Curioso que, anos mais tarde, já no circuito profissional, encontrei outros jogadores e colegas que sabiam tocar instrumentos, o que rendeu algumas apresentações em festas de torneios, algo que foi muito divertido de fazer entre amigos.

No ano de 1961 foi quando comecei a sonhar com o tênis. Lembro da arquibancada da quadra coberta do Pacaembu, onde mais parecia a quadra central de Wimbledon, que assisti a um evento exibição com 4 grandes jogadores internacionais do momento.

Já identificado com o que amava fazer, o vice-campeonato brasileiro em meu primeiro torneio da Confederação Brasileira de Tênis, na cidade Piracicaba, em 1962, projetou-me ao cenário do esporte e passei a ser respeitado e mais reconhecido no meio. 

Tudo acontecia de uma maneira muito especial e, nos Jogos Panamericanos de 1963, no Esporte Clube Pinheiros, assisti aos jogos inesquecíveis de Maria Esther Bueno e Ronald Barnes, naquele seu belo gesto ao erguer o seu troféu.

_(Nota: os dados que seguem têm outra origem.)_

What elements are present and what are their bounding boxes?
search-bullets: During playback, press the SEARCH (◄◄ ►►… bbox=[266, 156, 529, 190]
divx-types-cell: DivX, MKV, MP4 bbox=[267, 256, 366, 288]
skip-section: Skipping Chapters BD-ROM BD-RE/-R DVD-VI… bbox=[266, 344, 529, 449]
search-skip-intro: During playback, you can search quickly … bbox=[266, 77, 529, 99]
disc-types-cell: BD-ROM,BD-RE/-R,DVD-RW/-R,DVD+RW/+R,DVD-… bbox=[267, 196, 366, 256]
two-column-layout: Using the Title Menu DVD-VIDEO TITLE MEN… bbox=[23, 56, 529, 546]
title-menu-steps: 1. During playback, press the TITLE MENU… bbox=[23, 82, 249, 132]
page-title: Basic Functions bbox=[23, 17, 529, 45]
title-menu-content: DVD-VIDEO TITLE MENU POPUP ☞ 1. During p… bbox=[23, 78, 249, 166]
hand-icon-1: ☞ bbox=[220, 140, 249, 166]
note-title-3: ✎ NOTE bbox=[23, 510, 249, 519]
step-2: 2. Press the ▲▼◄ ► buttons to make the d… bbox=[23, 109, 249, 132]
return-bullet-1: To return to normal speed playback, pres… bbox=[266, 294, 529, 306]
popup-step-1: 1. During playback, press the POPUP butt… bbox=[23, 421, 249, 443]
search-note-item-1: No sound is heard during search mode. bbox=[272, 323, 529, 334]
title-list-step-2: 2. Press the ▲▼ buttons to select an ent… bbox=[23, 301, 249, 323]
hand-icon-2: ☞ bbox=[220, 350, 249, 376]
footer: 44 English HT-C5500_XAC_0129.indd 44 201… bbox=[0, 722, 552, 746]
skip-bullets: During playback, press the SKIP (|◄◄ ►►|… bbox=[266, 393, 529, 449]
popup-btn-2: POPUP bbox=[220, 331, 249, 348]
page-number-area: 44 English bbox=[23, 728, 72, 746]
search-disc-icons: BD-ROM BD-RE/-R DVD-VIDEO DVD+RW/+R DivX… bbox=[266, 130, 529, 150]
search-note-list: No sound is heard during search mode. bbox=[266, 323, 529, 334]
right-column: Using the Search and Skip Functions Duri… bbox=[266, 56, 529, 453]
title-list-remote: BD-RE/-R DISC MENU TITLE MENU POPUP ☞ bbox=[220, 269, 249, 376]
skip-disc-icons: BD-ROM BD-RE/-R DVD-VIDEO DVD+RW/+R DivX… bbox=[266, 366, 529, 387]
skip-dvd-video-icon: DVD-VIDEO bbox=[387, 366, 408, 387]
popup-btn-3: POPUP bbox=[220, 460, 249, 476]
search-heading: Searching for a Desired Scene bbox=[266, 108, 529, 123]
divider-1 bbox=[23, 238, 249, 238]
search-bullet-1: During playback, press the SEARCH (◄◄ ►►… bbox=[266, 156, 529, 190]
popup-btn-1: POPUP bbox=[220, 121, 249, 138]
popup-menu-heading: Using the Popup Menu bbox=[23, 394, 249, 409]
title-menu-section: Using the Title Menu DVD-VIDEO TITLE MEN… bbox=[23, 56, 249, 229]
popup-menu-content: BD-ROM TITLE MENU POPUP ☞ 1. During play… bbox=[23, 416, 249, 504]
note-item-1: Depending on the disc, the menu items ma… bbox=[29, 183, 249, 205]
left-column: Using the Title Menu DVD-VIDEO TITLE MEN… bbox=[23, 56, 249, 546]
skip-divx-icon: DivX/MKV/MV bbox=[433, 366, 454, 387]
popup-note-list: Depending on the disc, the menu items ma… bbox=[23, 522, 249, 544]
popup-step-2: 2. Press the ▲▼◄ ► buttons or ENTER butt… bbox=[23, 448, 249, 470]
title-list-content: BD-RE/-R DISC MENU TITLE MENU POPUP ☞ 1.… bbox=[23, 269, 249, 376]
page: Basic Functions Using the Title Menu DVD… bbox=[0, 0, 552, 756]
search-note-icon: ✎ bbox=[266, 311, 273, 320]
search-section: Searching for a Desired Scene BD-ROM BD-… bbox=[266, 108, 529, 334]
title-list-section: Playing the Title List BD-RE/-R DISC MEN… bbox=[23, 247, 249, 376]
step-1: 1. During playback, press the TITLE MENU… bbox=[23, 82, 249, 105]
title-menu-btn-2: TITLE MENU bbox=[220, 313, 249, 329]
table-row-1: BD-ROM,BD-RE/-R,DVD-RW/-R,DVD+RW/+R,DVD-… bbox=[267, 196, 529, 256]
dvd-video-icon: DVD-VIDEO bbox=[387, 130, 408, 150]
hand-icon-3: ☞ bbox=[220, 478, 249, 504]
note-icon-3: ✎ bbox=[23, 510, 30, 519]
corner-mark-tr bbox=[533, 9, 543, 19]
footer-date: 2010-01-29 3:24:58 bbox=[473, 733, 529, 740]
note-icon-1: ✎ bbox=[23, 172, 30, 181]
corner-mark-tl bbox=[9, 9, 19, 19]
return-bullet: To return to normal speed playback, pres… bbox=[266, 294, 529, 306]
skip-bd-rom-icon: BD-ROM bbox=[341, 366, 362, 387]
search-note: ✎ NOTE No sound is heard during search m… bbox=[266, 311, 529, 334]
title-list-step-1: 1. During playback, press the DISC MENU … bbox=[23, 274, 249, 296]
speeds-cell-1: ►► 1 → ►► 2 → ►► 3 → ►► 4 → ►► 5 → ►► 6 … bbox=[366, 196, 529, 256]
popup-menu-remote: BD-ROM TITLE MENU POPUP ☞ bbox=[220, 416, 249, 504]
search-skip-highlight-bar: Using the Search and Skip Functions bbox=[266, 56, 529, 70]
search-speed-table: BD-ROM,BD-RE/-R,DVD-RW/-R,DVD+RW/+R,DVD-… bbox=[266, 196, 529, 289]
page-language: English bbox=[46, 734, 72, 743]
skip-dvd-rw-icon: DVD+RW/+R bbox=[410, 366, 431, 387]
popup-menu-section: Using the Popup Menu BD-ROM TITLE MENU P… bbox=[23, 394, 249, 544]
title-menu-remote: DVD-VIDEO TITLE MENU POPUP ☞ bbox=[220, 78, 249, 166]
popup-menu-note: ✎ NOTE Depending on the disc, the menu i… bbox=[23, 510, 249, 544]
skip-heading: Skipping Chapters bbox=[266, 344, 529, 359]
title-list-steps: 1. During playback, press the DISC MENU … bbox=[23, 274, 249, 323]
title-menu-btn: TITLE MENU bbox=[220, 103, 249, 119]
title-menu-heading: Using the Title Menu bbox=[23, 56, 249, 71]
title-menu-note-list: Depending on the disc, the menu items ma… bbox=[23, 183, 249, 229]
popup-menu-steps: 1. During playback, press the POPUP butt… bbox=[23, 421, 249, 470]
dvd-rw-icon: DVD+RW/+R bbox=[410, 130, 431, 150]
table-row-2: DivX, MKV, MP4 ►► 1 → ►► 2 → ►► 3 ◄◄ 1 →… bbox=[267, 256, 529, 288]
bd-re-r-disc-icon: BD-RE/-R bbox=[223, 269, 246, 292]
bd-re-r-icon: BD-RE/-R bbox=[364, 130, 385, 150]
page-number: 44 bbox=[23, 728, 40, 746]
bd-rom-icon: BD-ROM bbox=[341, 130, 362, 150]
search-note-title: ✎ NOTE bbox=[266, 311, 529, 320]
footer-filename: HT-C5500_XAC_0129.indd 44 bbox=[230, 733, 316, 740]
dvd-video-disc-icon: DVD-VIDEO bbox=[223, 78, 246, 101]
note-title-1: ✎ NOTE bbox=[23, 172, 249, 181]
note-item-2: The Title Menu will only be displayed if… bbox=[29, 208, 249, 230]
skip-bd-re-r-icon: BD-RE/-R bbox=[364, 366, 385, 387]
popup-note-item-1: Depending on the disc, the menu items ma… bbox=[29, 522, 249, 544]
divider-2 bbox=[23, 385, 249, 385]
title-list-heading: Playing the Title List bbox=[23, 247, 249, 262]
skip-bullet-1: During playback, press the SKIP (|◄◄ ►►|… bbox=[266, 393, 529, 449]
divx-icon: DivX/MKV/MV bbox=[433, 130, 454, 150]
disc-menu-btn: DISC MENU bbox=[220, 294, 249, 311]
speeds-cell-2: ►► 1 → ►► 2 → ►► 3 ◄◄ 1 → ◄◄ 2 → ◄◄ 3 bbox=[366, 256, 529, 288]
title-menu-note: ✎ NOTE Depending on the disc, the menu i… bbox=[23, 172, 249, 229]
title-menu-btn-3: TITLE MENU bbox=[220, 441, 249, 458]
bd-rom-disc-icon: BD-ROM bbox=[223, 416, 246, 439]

Cada dia mais envolvido com o tênis, o primeiro tão sonhado torneio fora do Brasil aconteceu no Paraguai, em meados de 65, quando tive minha primeira experiência com outros jogadores estrangeiros. 

Em 1969, numa das vindas ao Brasil para passar férias, atuei como juiz de linha nos jogos da Copa Davis, nas quadras do Esporte Clube Pinheiros, entre Brasil x Canadá e Brasil x Espanha, ambos os duelos vencidos pelo Brasil, sem qualquer “ajuda” em nosso favor.

A minha oportunidade de integrar a equipe do Brasil na Copa Davis, pela primeira vez, veio em 1971, quando fui convocado como reserva da equipe, que era composta também por Thomas Koch, Mandarinno e Luis Felipe Tavares. 

Permaneci defendendo as cores do Brasil na Davis até 1987 e, até os 37 anos de idade, joguei como tenista profissional. O ingrediente principal da minha carreira como profissional foi sempre a alegria no coração ao jogar tênis.